Recompense is one of those climbs that gets more difficult as you get higher. This climb starts at the bottom of the cliff and ends at the top near the parking lot.
It is hard to find a squeeze chimney in New Hampshire, but this climb offers a short section (5.8) to practice your chimney techniques; some would classify this section as something between an off width and a true chimney. The variety of face to chimney to crack is what makes this climb great.
The final pitch is a lay back finger crack (5.9) which takes decent pro, but the first few moves above the first piece take concentration. ( It is possible to rappel off rather than doing this final pitch.) It is important that pro is placed often on this pitch. A fall from the upper section, if unprotected, would result in the leader hitting the belay ledge and maybe even breaking something. Rescues have been necessary because of this.
When you get to the top of the climb, you must hike up a short path to the parking lot. From there, you can either bum a ride or walk down the road to where you originally parked. Often times, someone will pick you up on the way down, especially when it is raining out.
The Beast Flake
The 5.8 chimney can be avoided by climbing an alternate pitch onto the Beast Flake (5.9). The climbing is more comfortable, but the belay is not (see picture on left). The climb then continues up to join the actual route and on to the 5.9 finger crack.

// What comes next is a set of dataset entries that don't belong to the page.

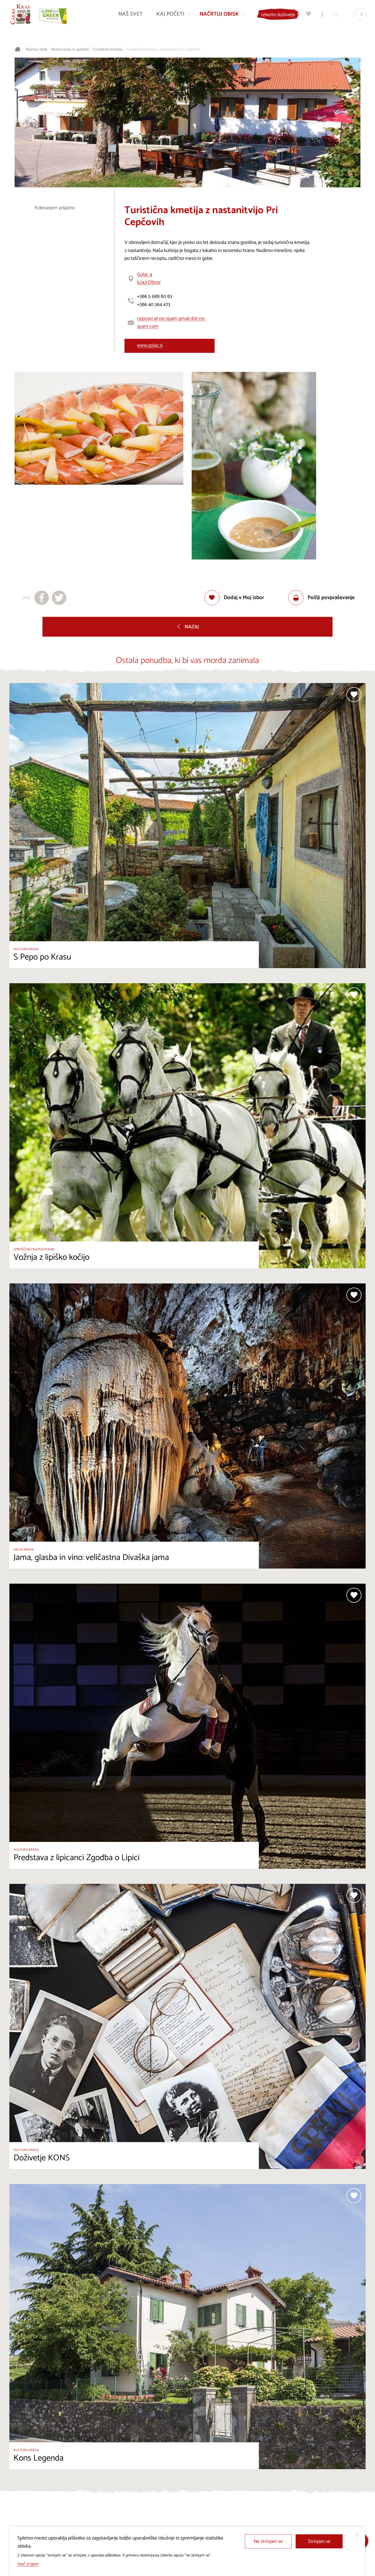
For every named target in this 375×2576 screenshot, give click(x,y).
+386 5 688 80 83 (154, 296)
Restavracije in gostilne (70, 49)
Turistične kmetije (107, 49)
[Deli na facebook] (41, 597)
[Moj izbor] (308, 14)
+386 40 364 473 (153, 304)
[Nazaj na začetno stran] (20, 14)
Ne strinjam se (268, 2541)
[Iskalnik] (335, 14)
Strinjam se (319, 2541)
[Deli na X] (59, 597)
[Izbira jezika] (359, 14)
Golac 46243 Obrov (149, 278)
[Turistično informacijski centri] (321, 14)
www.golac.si (150, 345)
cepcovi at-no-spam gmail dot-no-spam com (171, 323)
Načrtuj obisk (36, 49)
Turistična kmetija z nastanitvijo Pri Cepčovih (163, 49)
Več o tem (28, 2564)
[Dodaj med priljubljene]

The Henry Barber Wall (5.9 and up)
The Henry Barber Wall offers a bunch of challenging 5.9's and 5.10's. It is possible to walk / scramble around to the top of the cliff and set a top rope over one if there is no one leading the climb. It is also possible to lead the climbs.
To get to the wall, you can climb Bombardment (5.8), Pooh (5.7), or Funhouse (5.7), among other various climbs, or you can hike down from the top.
Many of these climbs on this wall are sandbags, albeit well protected sandbags in the case of the cracks. This seems to be the consensus of the people that we've spoken to about it. Barber was an excellent climber, and I think he climbed that wall when 5.10 was at or near the limit so some of his climbs have a tendency to be hard at their grade. These climbs may be perceived as more difficult because they are sustained.
Nutcracker is one of the most popular climbs on this wall, though Chicken Delight and Layton's Ascent, two cracks that meet in a V at the base, are nice climbs, too.
Please note this is for reference only based off our visit to the cliff. Do not email requesting instruction.